=== Supplied data ===
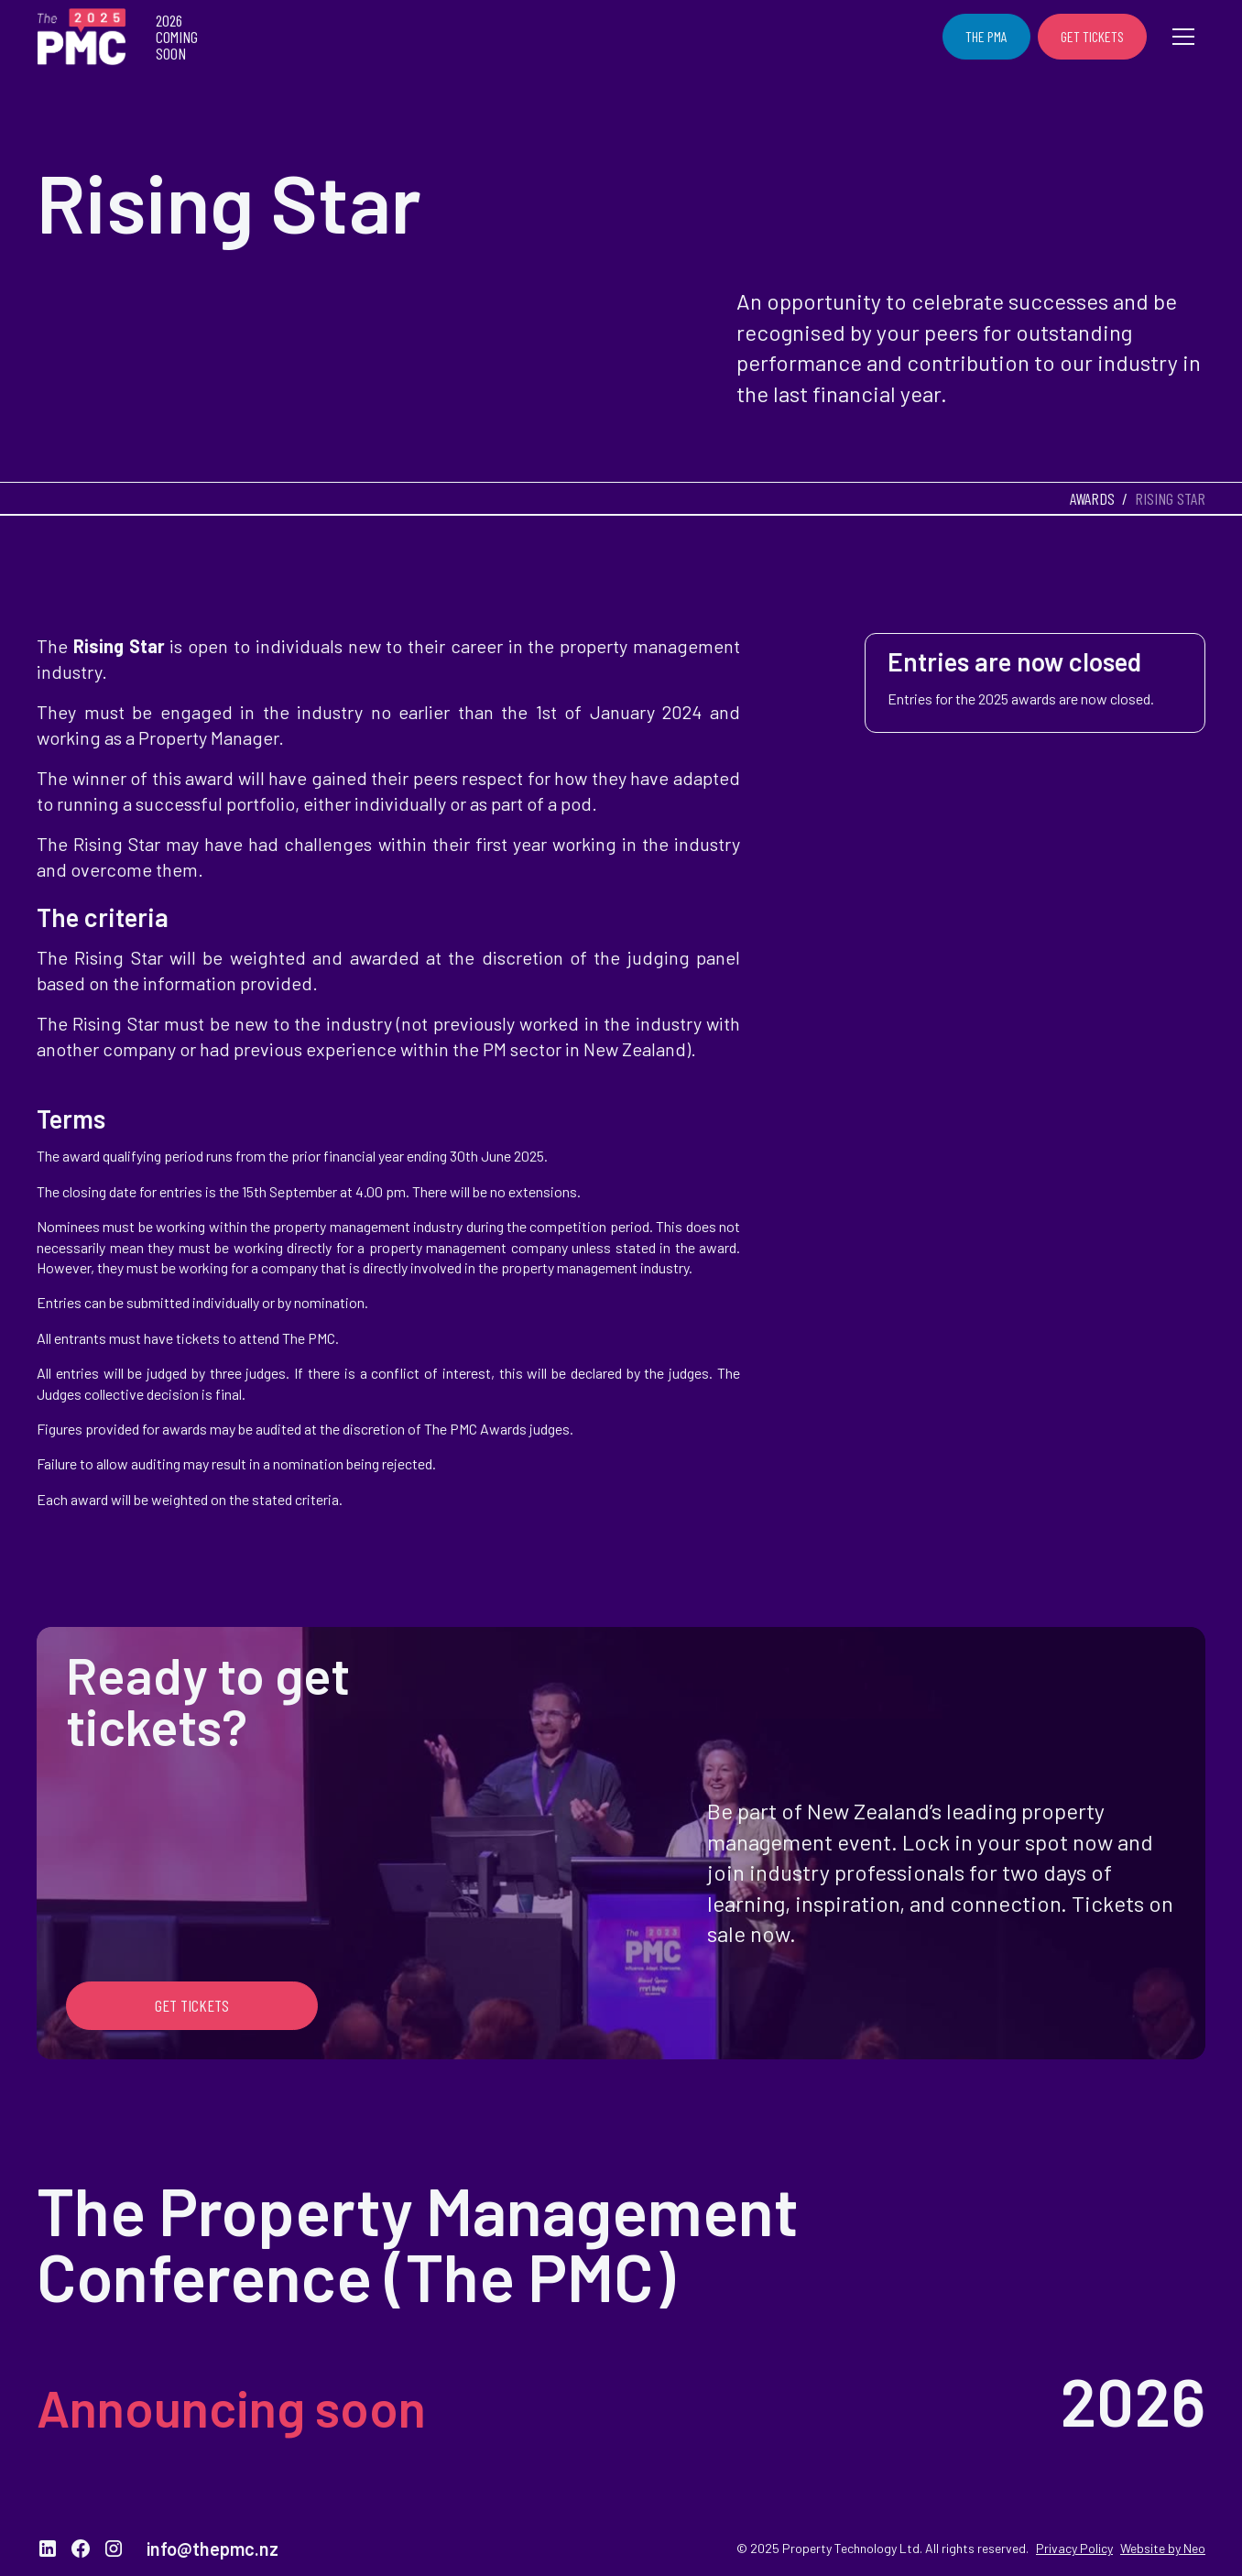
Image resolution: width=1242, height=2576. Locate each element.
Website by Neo (1162, 2548)
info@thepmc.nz (212, 2549)
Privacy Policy (1074, 2548)
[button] (1183, 37)
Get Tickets (1092, 36)
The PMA (986, 36)
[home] (81, 36)
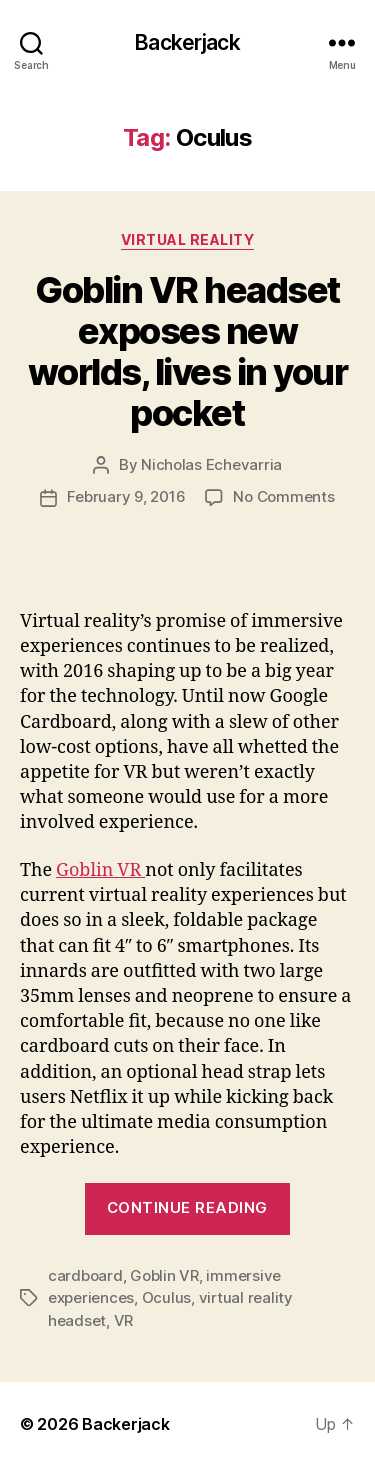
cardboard (85, 1275)
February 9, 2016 (126, 496)
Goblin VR (100, 870)
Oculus (166, 1297)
===
__Task directions__
Counting both ends, reproduce word for word the lines from the line with "Get Tickets (1092, 36)" to the final line of the listing above, skipping every picture.

__Written response__
Get Tickets (1092, 36)
The PMA (986, 36)
[home] (81, 36)
cardboard (85, 1275)
February 9, 2016 (126, 496)
Goblin VR (100, 870)
Oculus (166, 1297)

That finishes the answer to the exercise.